I like these because they are bigger bookshelf size speakers. They have a lower frequency range than most others.
Each of these is shaped differently than the other so you can choose based on what physically fits best. The L830 is narrower but very deep. The L820 is very shallow but wide.


----------



## tesseract (Aug 9, 2010)

yosturm said:


> I was initially looking into some old B&W but a google search did confirm that they had electolytic capacitors, so I have stopped looking into old B&W speakers. Of course, I am sure that there is someone here who will attest that their old speakers are just fine.


I have many family and friends that have purchased used B&W's, every single one is happy with them. All of mine have been purchased used, too.

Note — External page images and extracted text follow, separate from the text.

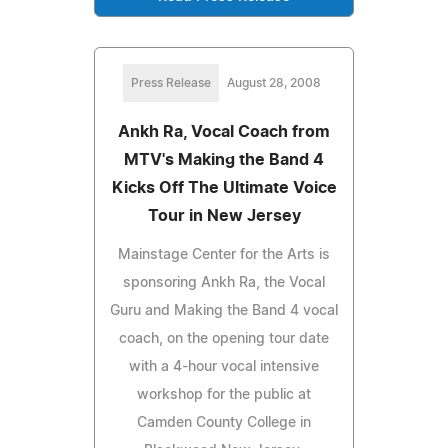
Press Release
August 28, 2008
Ankh Ra, Vocal Coach from
MTV's Making the Band 4
Kicks Off The Ultimate Voice
Tour in New Jersey
Mainstage Center for the Arts is
sponsoring Ankh Ra, the Vocal
Guru and Making the Band 4 vocal
coach, on the opening tour date
with a 4-hour vocal intensive
workshop for the public at
Camden County College in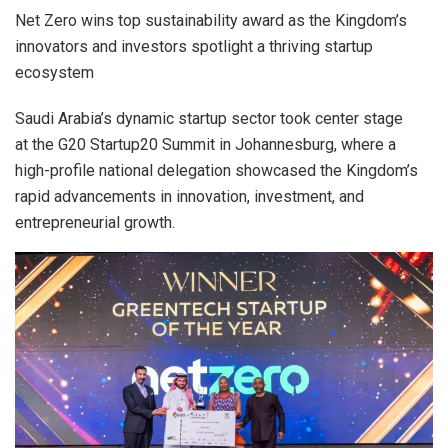
Net Zero wins top sustainability award as the Kingdom’s
innovators and investors spotlight a thriving startup
ecosystem
Saudi Arabia’s dynamic startup sector took center stage
at the G20 Startup20 Summit in Johannesburg, where a
high-profile national delegation showcased the Kingdom’s
rapid advancements in innovation, investment, and
entrepreneurial growth.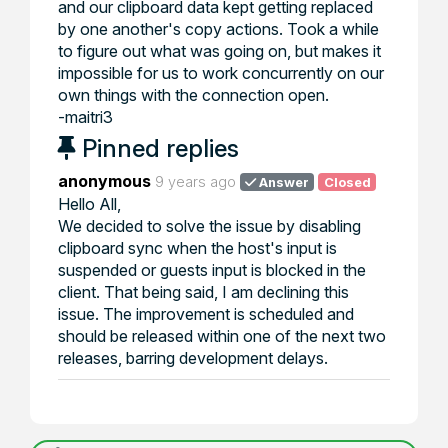
and our clipboard data kept getting replaced
by one another's copy actions. Took a while
to figure out what was going on, but makes it
impossible for us to work concurrently on our
own things with the connection open.
-maitri3
Pinned replies
anonymous
9 years ago
Answer
Closed
Hello All,
We decided to solve the issue by disabling
clipboard sync when the host's input is
suspended or guests input is blocked in the
client. That being said, I am declining this
issue. The improvement is scheduled and
should be released within one of the next two
releases, barring development delays.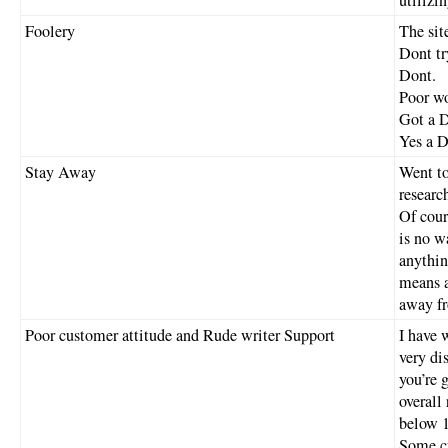
Foolery
The sit
Dont try
Dont.
Poor w
Got a 
Yes a D
Stay Away
Went to
researc
Of cour
is no w
anythin
means a
away fr
Poor customer attitude and Rude writer Support
I have 
very di
you’re 
overall
below 1
Some cu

They are a good value if somebody else takes the first retail hit. :spend: They last a long time, too, and I am not exactly nice to mine. :hsd:

I had a pair of B&W DM601's from the 90's that had electrolytics. Partially because of this reason, I stepped up to the 602S3's. I am pretty sure the S2 series is also a safe buy, no electrolytics. You might want to check on this, though.

As GranteedEV pointed out, BSC will come into play if you plan on having the speakers a considerable distance from the wall. Mine are 2 ft. from the front wall, my f3 is 31.5hz without the subs.


----------



## tesseract (Aug 9, 2010)

B&W 601S2 crossover picture. All good, no electrolytics.


----------



## yosturm (Apr 10, 2011)

Thanks for all of the outstanding replies.

I have seen a few deals around. A new pair of Focal 705V's for $350. A new pair of PSB Imagine B's for $650, or a used pair of Paradigm Studio 60 v2 for $600.

Jack,

Out of my price range for now, but what do you think of the Martin Logan Source, the cheapest of the electrostatic towers. I have seen it new for as low as $1300 a pair.


----------



## bambino (Feb 21, 2010)

I think the value is very good for the Source and think they would make an exellent starter speaker if not a keeper speaker, i have been eyeballing them myself. Jack has the best knowledge of electrostats that i know of so i look forward to his reply.:T


----------



## Jungle Jack (Jul 28, 2009)

yosturm said:


> Thanks for all of the outstanding replies.
> 
> I have seen a few deals around. A new pair of Focal 705V's for $350. A new pair of PSB Imagine B's for $650, or a used pair of Paradigm Studio 60 v2 for $600.
> 
> ...


Hello,
The Sources would do nicely. It truly is a very nice Speaker. The big advantage to the EM-ESL is that it uses the Xstat Panel and Airframe Aluminum Frame of the much more expensive ESL Series on up. 

I realize the EM is more than you were looking to spend, but it is such a special speaker at an amazing price for what it is. I think the EM's release has had to do with Source prices going down.
Cheers,
JJ


----------



## Tonto (Jun 30, 2007)

Newt Gingrich  !

Sorry, couldn't help myself :rofl: !


----------



## Tonto (Jun 30, 2007)

Even if you don't 2 subs, at least wire for the second on so you can add it latter if you want. Not that any of us are never satisfied :whistling:.


----------



## morik (Mar 15, 2011)

yosturm said:


> Thanks for all of the outstanding replies.
> 
> I have seen a few deals around. A new pair of Focal 705V's for $350. A new pair of PSB Imagine B's for $650, or a used pair of Paradigm Studio 60 v2 for $600.
> 
> ...


If you are willing to go with towers, I can recommend a pair of Mirage OMD-15s, which you should be able to get for about $1000 from vanns.

I am running 2 OMD-15s as my mains in a 7.1 system. When I listen to music I do so in stereo mode, and I gotta say, these are really good speakers for the price. Fantastic sound IMO. (I cross the towers at 80 and have 2 really nice subs, but the towers also sound fantastic crossed at 60, and Audyssey suggests 40hz)


----------